━━ Data extracts

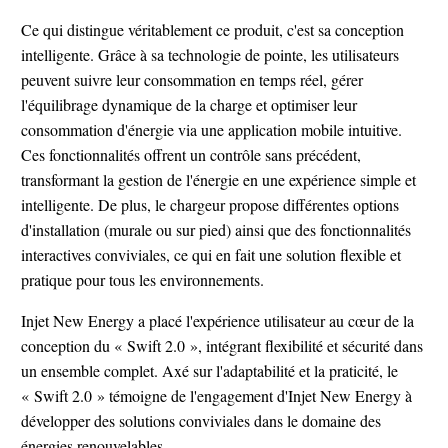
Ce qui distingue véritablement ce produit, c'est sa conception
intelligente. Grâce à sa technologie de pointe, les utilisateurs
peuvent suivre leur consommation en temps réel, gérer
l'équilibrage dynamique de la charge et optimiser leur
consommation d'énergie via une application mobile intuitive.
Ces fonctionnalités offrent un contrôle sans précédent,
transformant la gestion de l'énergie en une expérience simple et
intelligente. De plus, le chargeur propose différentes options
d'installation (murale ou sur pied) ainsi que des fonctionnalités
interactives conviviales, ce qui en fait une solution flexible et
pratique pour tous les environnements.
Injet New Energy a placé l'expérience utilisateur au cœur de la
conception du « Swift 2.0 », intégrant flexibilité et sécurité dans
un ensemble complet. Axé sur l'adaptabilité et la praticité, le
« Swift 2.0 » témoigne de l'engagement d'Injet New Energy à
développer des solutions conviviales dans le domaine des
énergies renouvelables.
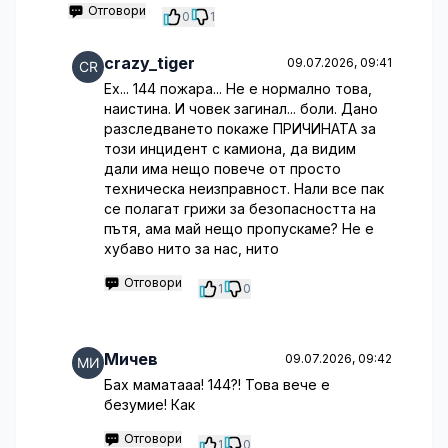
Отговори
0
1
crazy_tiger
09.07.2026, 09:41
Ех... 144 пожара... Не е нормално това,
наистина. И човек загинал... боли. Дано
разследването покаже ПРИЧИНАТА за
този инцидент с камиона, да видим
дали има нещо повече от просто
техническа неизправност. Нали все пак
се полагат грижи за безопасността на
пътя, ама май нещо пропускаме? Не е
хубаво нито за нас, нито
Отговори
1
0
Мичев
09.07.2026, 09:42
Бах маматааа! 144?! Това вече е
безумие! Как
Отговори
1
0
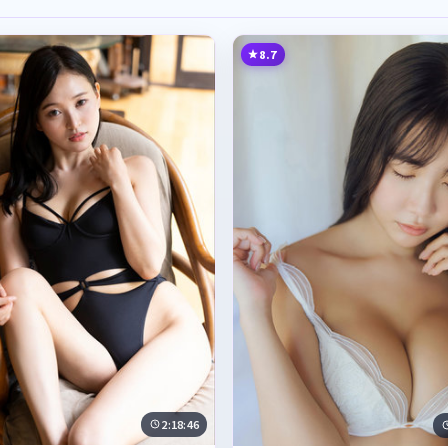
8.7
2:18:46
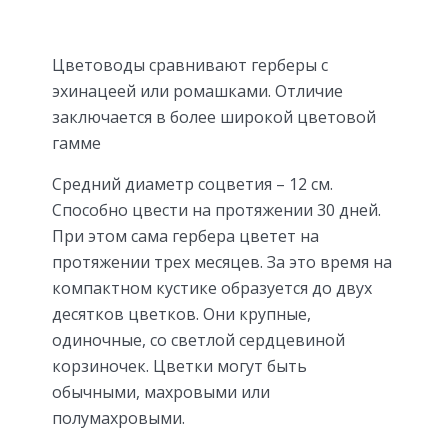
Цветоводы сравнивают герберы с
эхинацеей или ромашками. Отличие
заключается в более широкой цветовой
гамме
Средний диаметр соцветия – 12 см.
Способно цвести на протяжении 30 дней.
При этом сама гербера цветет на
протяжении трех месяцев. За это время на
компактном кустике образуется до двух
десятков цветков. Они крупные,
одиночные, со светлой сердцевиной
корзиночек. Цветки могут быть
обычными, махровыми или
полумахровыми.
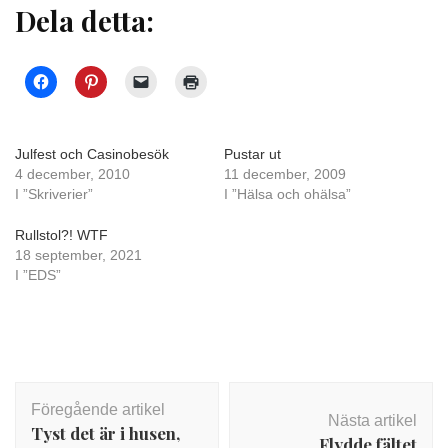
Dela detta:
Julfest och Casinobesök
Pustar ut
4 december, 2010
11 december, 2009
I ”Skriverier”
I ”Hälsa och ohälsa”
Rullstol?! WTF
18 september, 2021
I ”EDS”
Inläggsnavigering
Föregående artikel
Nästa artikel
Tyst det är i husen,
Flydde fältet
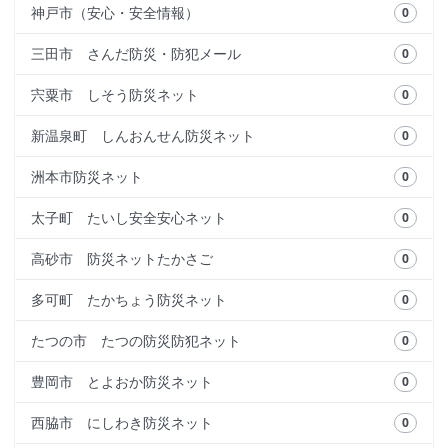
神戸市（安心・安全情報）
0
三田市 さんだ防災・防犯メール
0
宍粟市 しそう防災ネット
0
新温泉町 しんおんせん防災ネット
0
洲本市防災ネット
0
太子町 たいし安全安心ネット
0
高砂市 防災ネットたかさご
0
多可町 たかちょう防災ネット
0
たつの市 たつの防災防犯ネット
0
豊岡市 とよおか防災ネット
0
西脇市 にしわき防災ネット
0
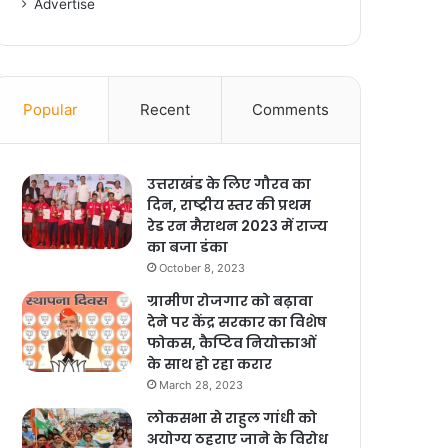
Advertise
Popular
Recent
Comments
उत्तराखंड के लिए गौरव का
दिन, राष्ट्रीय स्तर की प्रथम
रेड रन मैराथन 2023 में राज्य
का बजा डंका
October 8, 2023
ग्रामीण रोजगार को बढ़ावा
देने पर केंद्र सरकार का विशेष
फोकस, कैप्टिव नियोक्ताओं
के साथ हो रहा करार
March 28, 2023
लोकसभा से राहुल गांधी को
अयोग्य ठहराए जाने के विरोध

━━━━

What the task requires: Output only the lines from the start of the data through the line that holds "intelligente. De plus, le". Keep them exact and leave the pictures out.

Response to the task:
Ce qui distingue véritablement ce produit, c'est sa conception
intelligente. Grâce à sa technologie de pointe, les utilisateurs
peuvent suivre leur consommation en temps réel, gérer
l'équilibrage dynamique de la charge et optimiser leur
consommation d'énergie via une application mobile intuitive.
Ces fonctionnalités offrent un contrôle sans précédent,
transformant la gestion de l'énergie en une expérience simple et
intelligente. De plus, le chargeur propose différentes options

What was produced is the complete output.